ABC buys rights to Oscar nominated film about activists who fought against disease and government red tape and apathy
How to Survive a Plague may not have won the Oscar for best documentary last Sunday (24 February) but it’s story is about to be told to an even wider audience.
The ABC broadcast network has confirmed that it has optioned the rights to the film about a group of remarkable AIDS activists in the late 198os and 90s. The network has an eye on making the story a television miniseries.
‘People got a sense from the doc that many of the activists were soldiers drafted into a war that perhaps they were not ready to fight but that they had trained themselves for, and we really want to show a wide audience how that happened,’ co-producer Howard Gertler tells The Hollywood Reporter.

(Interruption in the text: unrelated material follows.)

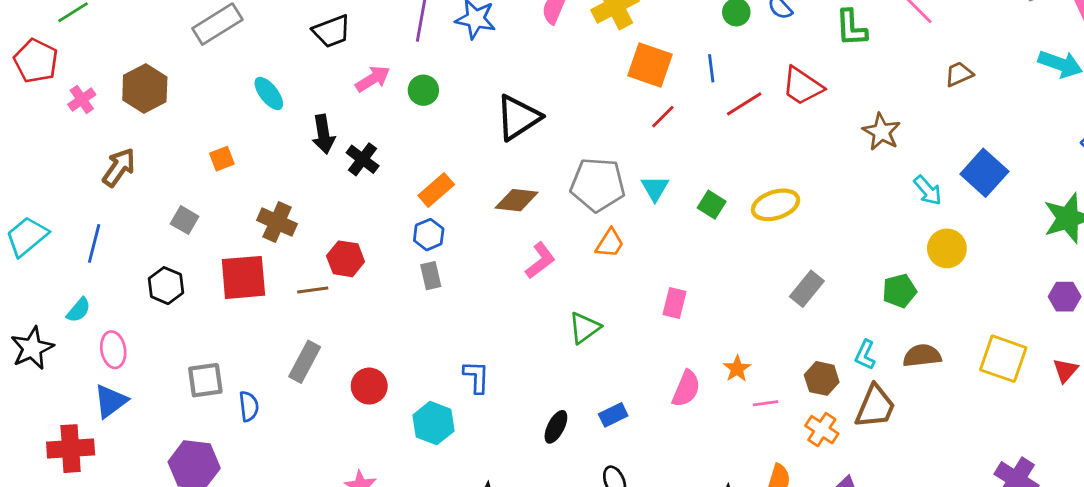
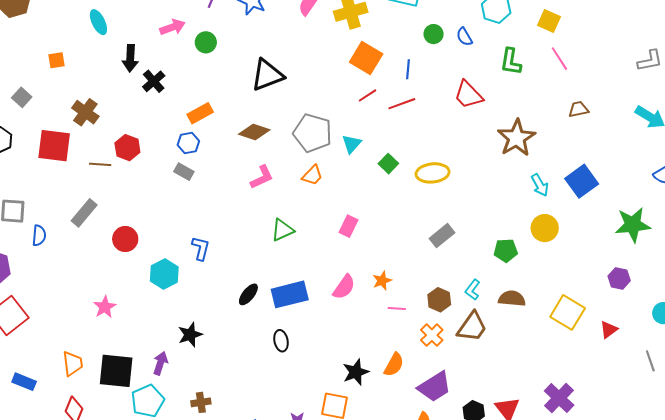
red line: (744, 104) -> (402, 104), moved
brown star: (882, 132) -> (516, 138), size x1.4
gray rectangle: (431, 276) -> (184, 172), turned -60
blue rectangle: (613, 415) -> (290, 294), size x1.8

The movie, directed by David France, tells the story of AIDS Coalition to Unleash Power (ACT UP) and Treatment Action Group (TAG).
It gives viewers a front-row seat to the epic day-to-day battles that ultimately resulted in AIDS no longer being a death sentence. ACT UP and TAG members elevated themselves at the height of the AIDS crisis in the US in the 1980s with their own self-education which enabled them to demand a seat at the table with scientists, researchers and regulators.
The scripted adaptation of the film would delve deeper into the personal lives of the activists.
‘We know we’d like it to be an extended story that’s not just about AIDS and what AIDS wrought but about this tremendous civil rights movement that grew from the ashes of AIDS and the dawn of the lesbian, gay, bisexual and transgender movement,’ France says.